The CFTC has announced a settlement with social trading giant Zulutrade, whereby Zulutrade will pay a fine of $150,000 and repay commissions earned of $80,000.
The settlement involve charges that from 2010 to 2013 Zulutrade failed to follow procedures for screening clients from the U.S. Department of the Treasury’s Office of Foreign Assets Control’s (OFAC) targeted countries. The CFTC claims that Zulutrade opened approximately 400 accounts for traders from OFAC targeted countries – primarily Iran, Sudan, and Syria.
OFAC administers and enforces economic and trade sanctions against targeted foreign countries based on U.S. foreign policy and national security goals. Zulutrade had a procedure to screen for potential clients from OFAC targeted countries.

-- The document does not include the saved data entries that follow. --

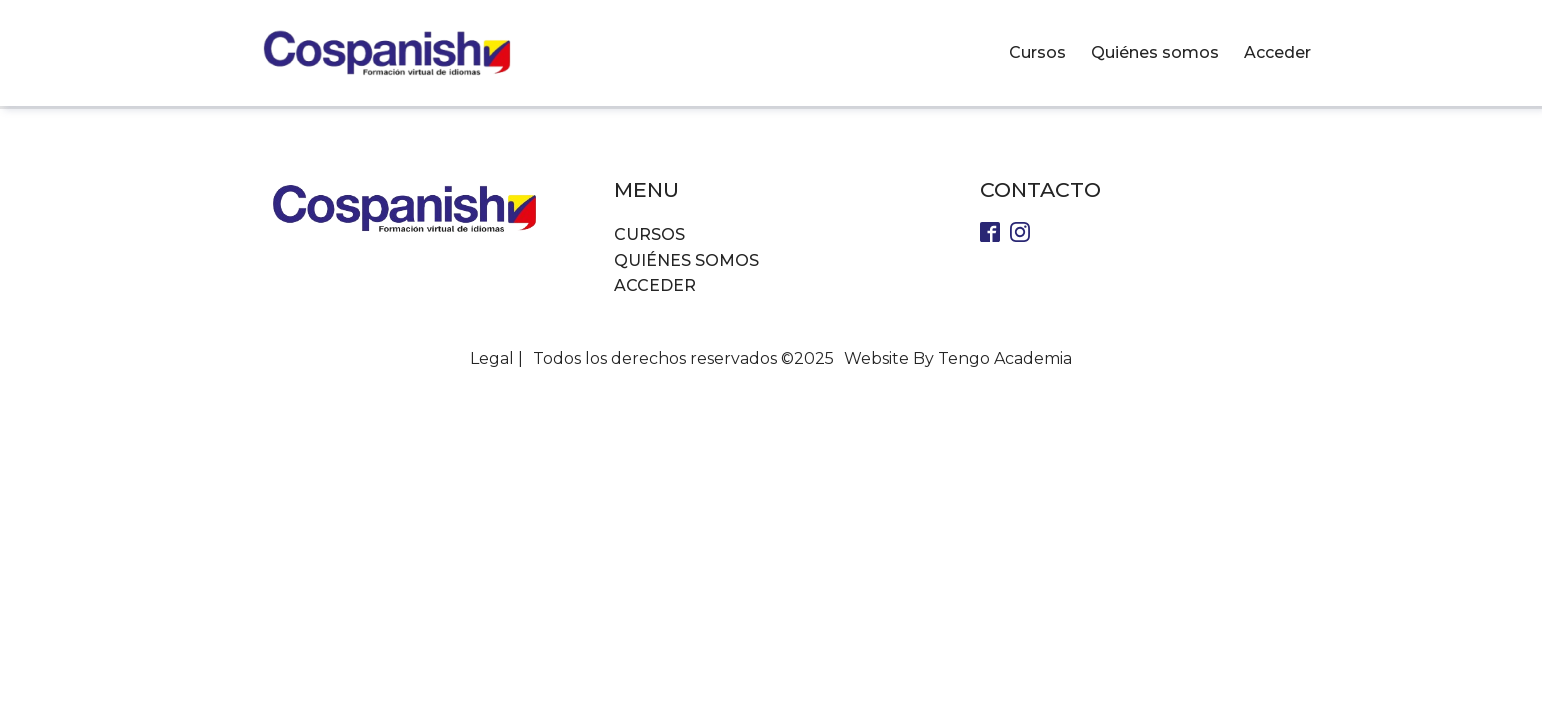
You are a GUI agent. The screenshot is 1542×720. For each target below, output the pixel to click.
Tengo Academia (1005, 358)
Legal (492, 358)
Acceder (1277, 52)
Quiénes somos (1155, 52)
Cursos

That procedure provided that Zulutrade could delegate implementation of OFAC screening to third party service providers or agents, provided that Zulutrade had a written agreement with the service provider outlining the third party’s responsibilities, and that Zulutrade would actively monitor the delegation to assure that the procedures are being conducted in an effective manner.
All of the 400 accounts opened for traders from the targeted countries listed above were from service providers with which Zulutrade did not have written agreements.
Based in Greece, Zulutrade was founded in 2007 by Leon Yohai and was a pioneer in the now-popular sphere of social trading and auto trading.